# REQUIRED WORK
For the entries below, repeat exactly each line starting with the one that contains "messaging knew about their" and going on through the one that contains "the messages were called into question", and no others.

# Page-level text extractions

....

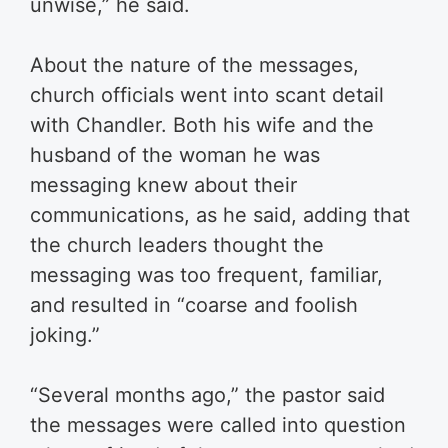
unwise,” he said.
About the nature of the messages,
church officials went into scant detail
with Chandler. Both his wife and the
husband of the woman he was
messaging knew about their
communications, as he said, adding that
the church leaders thought the
messaging was too frequent, familiar,
and resulted in “coarse and foolish
joking.”
“Several months ago,” the pastor said
the messages were called into question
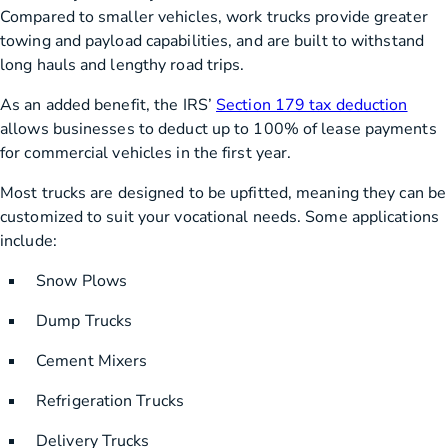
Compared to smaller vehicles, work trucks provide greater
towing and payload capabilities, and are built to withstand
long hauls and lengthy road trips.
As an added benefit, the IRS’
Section 179 tax deduction
allows businesses to deduct up to 100% of lease payments
for commercial vehicles in the first year.
Most trucks are designed to be upfitted, meaning they can be
customized to suit your vocational needs. Some applications
include:
Snow Plows
Dump Trucks
Cement Mixers
Refrigeration Trucks
Delivery Trucks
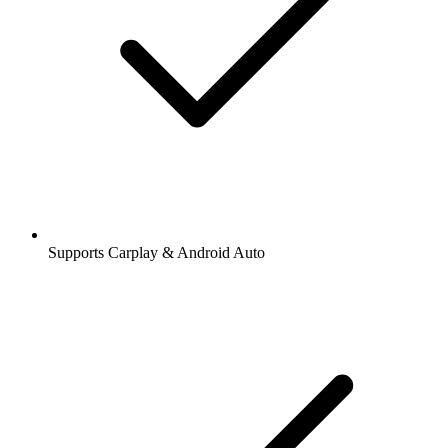
Supports Carplay & Android Auto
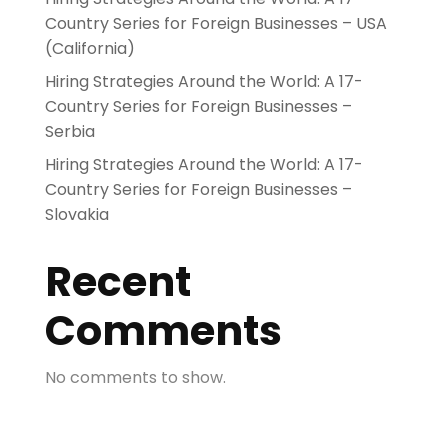
Country Series for Foreign Businesses – USA
(California)
Hiring Strategies Around the World: A 17-
Country Series for Foreign Businesses –
Serbia
Hiring Strategies Around the World: A 17-
Country Series for Foreign Businesses –
Slovakia
Recent
Comments
No comments to show.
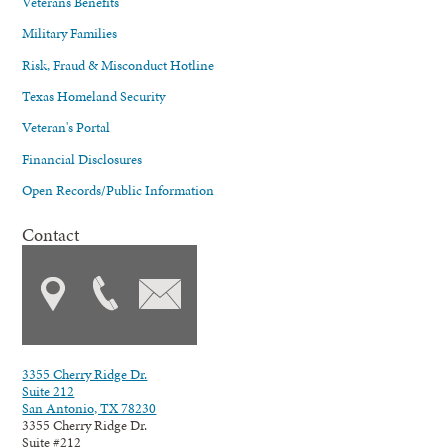
Veterans Benefits
Military Families
Risk, Fraud & Misconduct Hotline
Texas Homeland Security
Veteran's Portal
Financial Disclosures
Open Records/Public Information
Contact
3355 Cherry Ridge Dr.
Suite 212
San Antonio, TX 78230
3355 Cherry Ridge Dr.
Suite #212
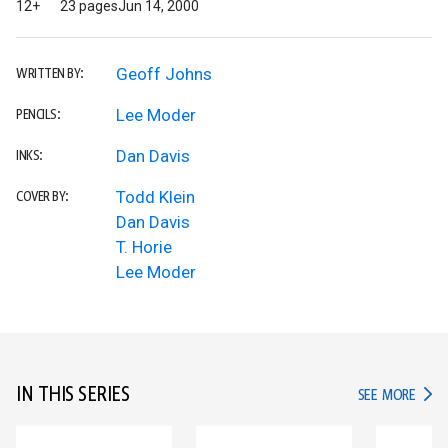
12+
23 pages
Jun 14, 2000
Geoff Johns
WRITTEN BY:
Lee Moder
PENCILS:
Dan Davis
INKS:
Todd Klein
COVER BY:
Dan Davis
T. Horie
Lee Moder
IN THIS SERIES
IN TH
SEE MORE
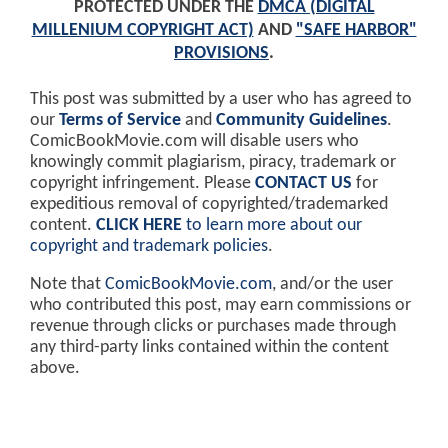
PROTECTED UNDER THE
DMCA (DIGITAL
MILLENIUM COPYRIGHT ACT)
AND
"SAFE HARBOR"
PROVISIONS
.
This post was submitted by a user who has agreed to
our
Terms of Service
and
Community Guidelines
.
ComicBookMovie.com will disable users who
knowingly commit plagiarism, piracy, trademark or
copyright infringement. Please
CONTACT US
for
expeditious removal of copyrighted/trademarked
content.
CLICK HERE
to learn more about our
copyright and trademark policies
.
Note that
ComicBookMovie.com
, and/or the user
who contributed this post, may earn commissions or
revenue through clicks or purchases made through
any third-party links contained within the content
above.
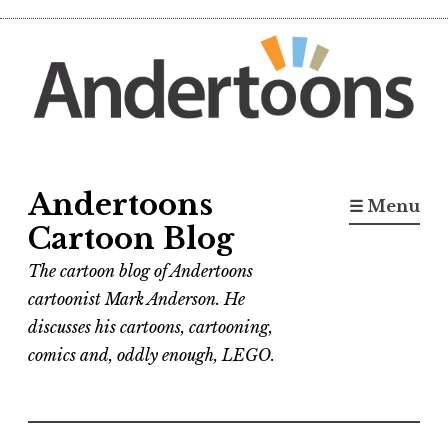
Skip
to
content
Andertoons
☰ Menu
Cartoon Blog
The cartoon blog of Andertoons
cartoonist Mark Anderson. He
discusses his cartoons, cartooning,
comics and, oddly enough, LEGO.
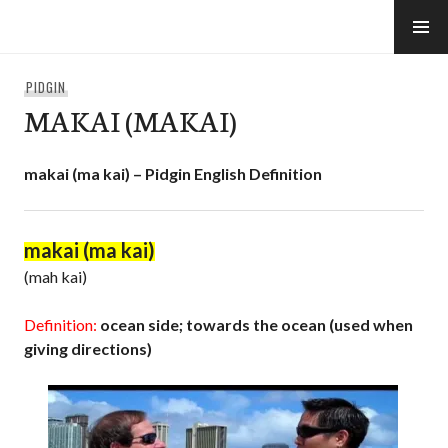
Skip
to
e-Hawaii
content
PIDGIN
MAKAI (MAKAI)
makai (ma kai) – Pidgin English Definition
makai (ma kai)
(mah kai)
Definition:
ocean side; towards the ocean (used when
giving directions)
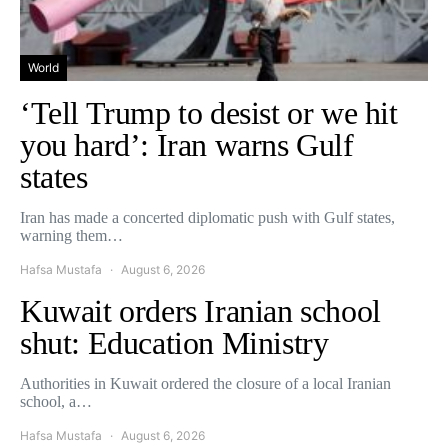
World
‘Tell Trump to desist or we hit
you hard’: Iran warns Gulf
states
Iran has made a concerted diplomatic push with Gulf states,
warning them…
Hafsa Mustafa
August 6, 2026
Kuwait orders Iranian school
shut: Education Ministry
Authorities in Kuwait ordered the closure of a local Iranian
school, a…
Hafsa Mustafa
August 6, 2026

....

# ANSWER FOR THE TASK
messaging knew about their
communications, as he said, adding that
the church leaders thought the
messaging was too frequent, familiar,
and resulted in “coarse and foolish
joking.”
“Several months ago,” the pastor said
the messages were called into question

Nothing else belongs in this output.